What is the deadline for a Best Western member to notify Best Western if their data security systems are compromised?
Best_Western Franchise · 2025 FDDAnswer from 2025 FDD Document
-
- Member shall be responsible for complying with Payment Card Industry Data Security Standards ("PCI-DSS") and all applicable data privacy/security laws. Member shall adopt adequate measures to ensure the safety and security of customer information, including but not limited to Personally Identifiable Information ("PII") and credit card data. In no event shall Member exercise less than reasonable care in securing such information. If Member's data security systems are compromised, Member shall notify Best Western within twenty-four (24) hours of becoming aware of any such incident. Member further agrees and understands that Best Western shall be permitted to take, at Member's cost, any reasonable actions to protect itself from a data security compromise event at Member's Property, including but not limited to disconnecting the Member from Best Western's reservations systems until the incident is resolved and requiring that the Member provide appropriate documentation and certification that the incident has been resolved (e.g., if applicable, certification from a Payment Card Industry Qualified Security Assessor).
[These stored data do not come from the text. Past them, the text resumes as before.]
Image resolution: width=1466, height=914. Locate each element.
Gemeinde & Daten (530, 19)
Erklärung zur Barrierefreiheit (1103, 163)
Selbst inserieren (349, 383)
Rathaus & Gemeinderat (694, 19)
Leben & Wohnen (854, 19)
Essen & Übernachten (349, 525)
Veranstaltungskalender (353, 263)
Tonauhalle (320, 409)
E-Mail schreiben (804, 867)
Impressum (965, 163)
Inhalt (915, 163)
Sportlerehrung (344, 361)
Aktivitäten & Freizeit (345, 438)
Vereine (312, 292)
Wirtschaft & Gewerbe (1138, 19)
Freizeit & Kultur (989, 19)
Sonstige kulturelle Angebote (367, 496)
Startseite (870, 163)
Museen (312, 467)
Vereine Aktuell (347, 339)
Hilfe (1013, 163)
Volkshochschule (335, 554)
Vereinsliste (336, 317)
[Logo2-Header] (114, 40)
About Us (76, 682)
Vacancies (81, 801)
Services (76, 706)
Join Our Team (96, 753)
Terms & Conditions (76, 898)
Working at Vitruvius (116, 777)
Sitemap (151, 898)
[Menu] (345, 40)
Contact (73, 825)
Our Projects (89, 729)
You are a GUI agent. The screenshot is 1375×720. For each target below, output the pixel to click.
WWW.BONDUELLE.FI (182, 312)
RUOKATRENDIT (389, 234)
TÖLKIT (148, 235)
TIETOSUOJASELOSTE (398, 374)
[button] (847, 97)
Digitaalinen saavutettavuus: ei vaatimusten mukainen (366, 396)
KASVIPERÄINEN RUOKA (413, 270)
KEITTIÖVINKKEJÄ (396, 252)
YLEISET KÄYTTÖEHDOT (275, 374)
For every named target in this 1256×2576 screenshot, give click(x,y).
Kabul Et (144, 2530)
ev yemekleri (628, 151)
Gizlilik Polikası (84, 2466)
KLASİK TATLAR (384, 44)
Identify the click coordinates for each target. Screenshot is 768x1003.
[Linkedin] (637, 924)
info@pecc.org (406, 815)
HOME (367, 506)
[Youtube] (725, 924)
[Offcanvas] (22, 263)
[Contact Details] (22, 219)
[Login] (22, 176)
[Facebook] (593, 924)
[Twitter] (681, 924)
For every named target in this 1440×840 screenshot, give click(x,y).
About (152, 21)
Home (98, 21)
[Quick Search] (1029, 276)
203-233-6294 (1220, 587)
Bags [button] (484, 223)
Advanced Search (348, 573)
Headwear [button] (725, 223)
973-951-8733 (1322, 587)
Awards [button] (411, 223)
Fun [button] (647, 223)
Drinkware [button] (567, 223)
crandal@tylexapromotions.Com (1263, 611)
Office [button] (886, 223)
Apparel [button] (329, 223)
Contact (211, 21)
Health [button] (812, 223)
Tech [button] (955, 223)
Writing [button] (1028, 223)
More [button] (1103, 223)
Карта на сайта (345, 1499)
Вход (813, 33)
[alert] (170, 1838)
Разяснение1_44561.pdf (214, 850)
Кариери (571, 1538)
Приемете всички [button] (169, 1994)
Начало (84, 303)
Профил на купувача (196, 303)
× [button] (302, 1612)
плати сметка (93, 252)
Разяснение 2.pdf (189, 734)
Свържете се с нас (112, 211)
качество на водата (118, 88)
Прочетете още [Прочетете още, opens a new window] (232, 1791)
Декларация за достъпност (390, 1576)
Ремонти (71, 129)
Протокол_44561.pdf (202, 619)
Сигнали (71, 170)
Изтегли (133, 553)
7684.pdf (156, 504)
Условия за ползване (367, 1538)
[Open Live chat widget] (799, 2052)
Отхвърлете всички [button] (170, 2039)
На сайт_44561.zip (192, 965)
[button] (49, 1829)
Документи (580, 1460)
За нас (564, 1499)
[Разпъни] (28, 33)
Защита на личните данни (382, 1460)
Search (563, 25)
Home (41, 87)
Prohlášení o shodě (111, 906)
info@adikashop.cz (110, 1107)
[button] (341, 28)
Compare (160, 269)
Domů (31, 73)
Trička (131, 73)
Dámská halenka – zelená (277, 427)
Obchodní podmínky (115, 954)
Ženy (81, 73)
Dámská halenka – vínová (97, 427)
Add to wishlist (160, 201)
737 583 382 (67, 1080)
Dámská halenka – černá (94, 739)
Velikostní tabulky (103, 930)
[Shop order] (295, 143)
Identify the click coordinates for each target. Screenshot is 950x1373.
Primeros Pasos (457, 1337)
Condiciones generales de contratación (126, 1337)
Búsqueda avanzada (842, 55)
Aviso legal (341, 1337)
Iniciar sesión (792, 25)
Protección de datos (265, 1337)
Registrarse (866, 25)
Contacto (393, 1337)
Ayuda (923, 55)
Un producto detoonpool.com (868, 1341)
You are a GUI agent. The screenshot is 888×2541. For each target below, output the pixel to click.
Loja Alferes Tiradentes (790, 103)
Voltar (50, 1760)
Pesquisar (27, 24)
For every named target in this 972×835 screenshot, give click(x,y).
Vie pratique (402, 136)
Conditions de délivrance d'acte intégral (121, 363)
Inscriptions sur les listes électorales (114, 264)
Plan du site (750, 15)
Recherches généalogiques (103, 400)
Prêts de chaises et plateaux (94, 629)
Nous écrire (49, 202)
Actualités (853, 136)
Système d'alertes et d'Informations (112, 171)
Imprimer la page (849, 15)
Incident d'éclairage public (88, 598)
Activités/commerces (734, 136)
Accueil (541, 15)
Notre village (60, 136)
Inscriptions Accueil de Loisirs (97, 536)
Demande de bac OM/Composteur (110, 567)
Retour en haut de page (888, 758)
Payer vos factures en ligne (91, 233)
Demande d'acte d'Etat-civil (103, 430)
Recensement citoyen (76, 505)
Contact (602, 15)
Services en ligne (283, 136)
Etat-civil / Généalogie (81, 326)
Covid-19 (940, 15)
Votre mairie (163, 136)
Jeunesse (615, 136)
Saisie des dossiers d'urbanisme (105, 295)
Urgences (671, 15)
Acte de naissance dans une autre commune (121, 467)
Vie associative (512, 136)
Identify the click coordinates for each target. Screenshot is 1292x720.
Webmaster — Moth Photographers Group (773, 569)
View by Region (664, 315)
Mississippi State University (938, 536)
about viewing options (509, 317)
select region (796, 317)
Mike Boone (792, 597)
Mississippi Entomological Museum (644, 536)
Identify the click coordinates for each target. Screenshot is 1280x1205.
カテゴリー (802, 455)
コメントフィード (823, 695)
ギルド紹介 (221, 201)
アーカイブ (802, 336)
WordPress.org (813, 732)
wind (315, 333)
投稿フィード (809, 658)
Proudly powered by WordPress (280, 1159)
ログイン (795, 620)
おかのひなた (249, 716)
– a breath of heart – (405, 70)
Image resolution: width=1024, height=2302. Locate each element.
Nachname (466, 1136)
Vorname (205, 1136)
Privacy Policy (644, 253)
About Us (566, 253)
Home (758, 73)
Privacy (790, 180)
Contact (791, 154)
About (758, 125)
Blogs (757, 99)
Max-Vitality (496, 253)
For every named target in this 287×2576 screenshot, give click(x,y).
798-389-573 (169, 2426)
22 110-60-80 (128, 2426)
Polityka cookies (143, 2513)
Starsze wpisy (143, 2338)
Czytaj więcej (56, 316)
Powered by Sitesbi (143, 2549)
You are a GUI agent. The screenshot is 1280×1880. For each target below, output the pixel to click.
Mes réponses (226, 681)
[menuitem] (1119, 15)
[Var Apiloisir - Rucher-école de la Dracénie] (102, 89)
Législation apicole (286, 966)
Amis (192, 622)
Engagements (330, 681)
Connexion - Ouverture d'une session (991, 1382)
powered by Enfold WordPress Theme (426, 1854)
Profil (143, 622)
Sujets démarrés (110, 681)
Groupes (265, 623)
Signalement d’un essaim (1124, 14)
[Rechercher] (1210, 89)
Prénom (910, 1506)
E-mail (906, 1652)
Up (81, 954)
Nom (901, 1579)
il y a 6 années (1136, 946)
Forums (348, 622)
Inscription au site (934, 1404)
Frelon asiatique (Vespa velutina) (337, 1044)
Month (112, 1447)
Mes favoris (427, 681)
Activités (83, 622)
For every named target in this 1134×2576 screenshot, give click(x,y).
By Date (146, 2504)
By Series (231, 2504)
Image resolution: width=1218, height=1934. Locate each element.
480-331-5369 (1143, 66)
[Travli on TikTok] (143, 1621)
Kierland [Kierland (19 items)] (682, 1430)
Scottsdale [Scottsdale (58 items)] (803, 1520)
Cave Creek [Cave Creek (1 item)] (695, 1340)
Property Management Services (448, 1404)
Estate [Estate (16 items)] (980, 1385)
Best Western acknowledges it is responsible for the security of cardholder data that it possesses or
Source: Item 23 — Receipts (FDD pages 108–413)
What This Means (2025 FDD)
According to Best Western's 2025 Franchise Disclosure Document, if a Best Western member's data security systems are compromised, the member must notify Best Western within twenty-four (24) hours of becoming aware of the incident. This requirement ensures that Best Western can take swift action to protect its systems and other members from potential harm resulting from the data breach.
Best Western is permitted to take reasonable actions at the member's cost to protect itself from a data security compromise. These actions include disconnecting the member from Best Western's reservation systems until the incident is resolved. Best Western may also require the member to provide documentation and certification from a Payment Card Industry Qualified Security Assessor, if applicable, to prove that the issue has been resolved.
Best Western acknowledges its responsibility for the security of cardholder data that it possesses, stores, processes, or transmits on behalf of the member. They also state that they will not adversely affect the security of the cardholder data environment of the member. This indicates a shared responsibility between Best Western and its members in maintaining data security and protecting customer information.